Now I don’t know who these “non-flag-waving” types are in Berkeley, but they’re probably the same pseudo-Marxist, privileged space cadets who think they’re saving the world by wearing hemp pants and whining about corporations, not realizing the hypocrisy in lambasting an economic superstructure that provides them with the very freedom to lambaste at all. It’s not shocking then to find out that these “non-flag-wavers” are also the very same people venturing out in their SUVs to battle the harsh downtown Berkeley climate in order to go door to door preaching against the United States’ military retaliation to the Sept. 11 terror attacks.

While these ineffectual neo-hippies wander around neighborhoods and college campuses trying to garner support for their now debunked “peaceful response,” the rest of us without our heads lodged in our nether regions are thinking of all the different permutations of footwear we could wear when kicking Osama bin Laden in the groin. I immediately think of the steel-toed boots my father passed on to me when I became a man.

“Son,” he said, with a knowing, fatherly glean in his one good eye, “Wear these boots when working around heavy machinery. And also wear them when kicking crazed militants where it hurts. Now get in the car — we’re going hunting.”
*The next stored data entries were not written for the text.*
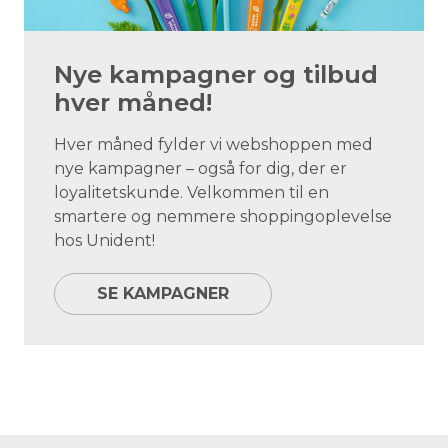
Nye kampagner og tilbud
hver måned!
Hver måned fylder vi webshoppen med
nye kampagner – også for dig, der er
loyalitetskunde. Velkommen til en
smartere og nemmere shoppingoplevelse
hos Unident!
SE KAMPAGNER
On the other end of the flag-waving spectrum, I attended the Jets-49ers game at the Meadowlands Monday night in New Jersey. As Luther Vandross finished the Star Spangled Banner in front of the fully-uniformed members of the NYPD and FDNY, the capacity crowd erupted into a maelstrom of Red, White and Blue, waving miniature American flags and chanting with beautiful cadence and synchronicity “U.S.A! U.S.A!” The effect was positively overwhelming. My eyes teared up, my throat constricted, and I felt, even through all of my youthful cynicism, a genuine patriotic galvanization.

I don’t want to sound like I’m disparaging the idea of peaceful retaliation, for many times in history, it has been an effective and logical response. But when crazy men fly planes into the offices and buildings where my family and friends are working, I tend to hate the people who are responsible for it, and I am generally glad to see them dealt with in an extremely violent manner.

To protest and voice an opinion is a crucial, inalienable right in our country, but in the wake of such a viciously violent attack on our country and our safety, a movement for peace at this point makes about as much sense as a lemonade stand on the New Jersey Turnpike. So to all you “non-flag-wavers,” you unpatriotic bozos, unfurl your flags and wave them for your fallen countryman and for your country, before I break out those steel-toed boats.

John Phillips is a senior in Timothy Dwight College.